[What to produce]:
Output the number of lines in the material below containing "psaní" and nothing more.

******

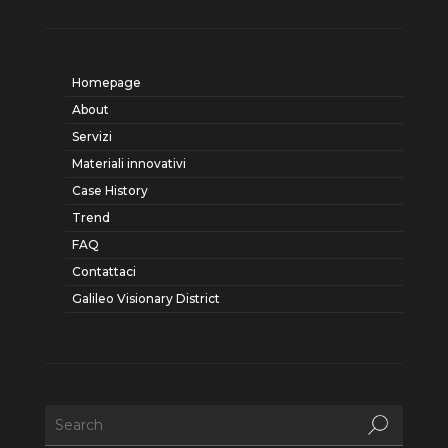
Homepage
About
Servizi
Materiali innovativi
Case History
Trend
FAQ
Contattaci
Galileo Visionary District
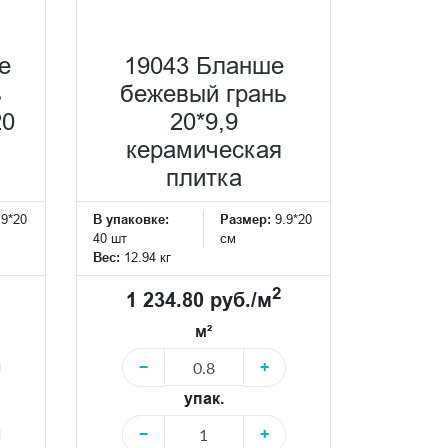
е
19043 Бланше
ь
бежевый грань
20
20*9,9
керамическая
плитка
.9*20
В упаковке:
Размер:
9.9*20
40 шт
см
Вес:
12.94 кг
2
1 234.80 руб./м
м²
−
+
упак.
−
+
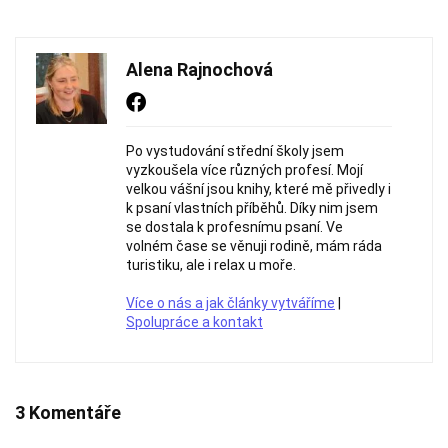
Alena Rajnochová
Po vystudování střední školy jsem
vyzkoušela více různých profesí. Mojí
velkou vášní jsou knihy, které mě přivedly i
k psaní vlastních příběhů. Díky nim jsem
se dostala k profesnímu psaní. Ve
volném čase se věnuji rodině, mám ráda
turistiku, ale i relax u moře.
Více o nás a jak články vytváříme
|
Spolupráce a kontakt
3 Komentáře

******

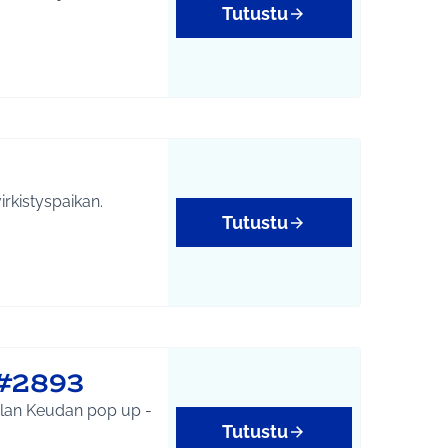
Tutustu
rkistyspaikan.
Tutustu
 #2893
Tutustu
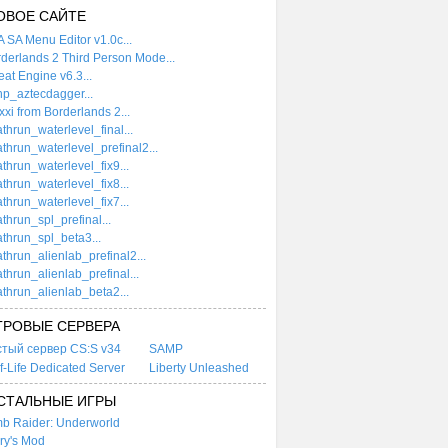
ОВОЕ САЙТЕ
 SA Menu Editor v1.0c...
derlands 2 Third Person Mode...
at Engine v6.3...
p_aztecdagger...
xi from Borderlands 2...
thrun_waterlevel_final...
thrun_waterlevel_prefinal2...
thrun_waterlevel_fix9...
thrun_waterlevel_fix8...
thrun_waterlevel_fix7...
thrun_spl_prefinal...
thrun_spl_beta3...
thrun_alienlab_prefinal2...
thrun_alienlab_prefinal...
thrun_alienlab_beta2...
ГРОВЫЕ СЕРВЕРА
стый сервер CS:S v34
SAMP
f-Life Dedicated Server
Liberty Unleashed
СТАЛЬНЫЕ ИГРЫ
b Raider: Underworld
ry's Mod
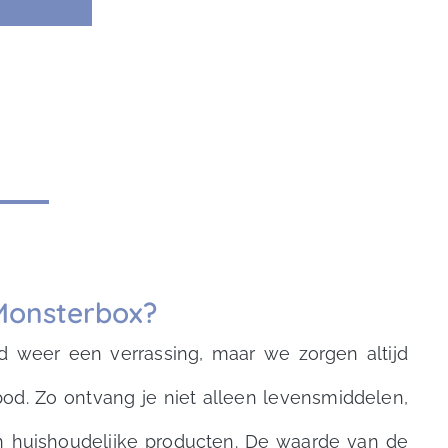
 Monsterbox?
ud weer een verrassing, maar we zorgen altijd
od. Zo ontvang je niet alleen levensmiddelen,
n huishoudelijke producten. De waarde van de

******

[Output below]:
2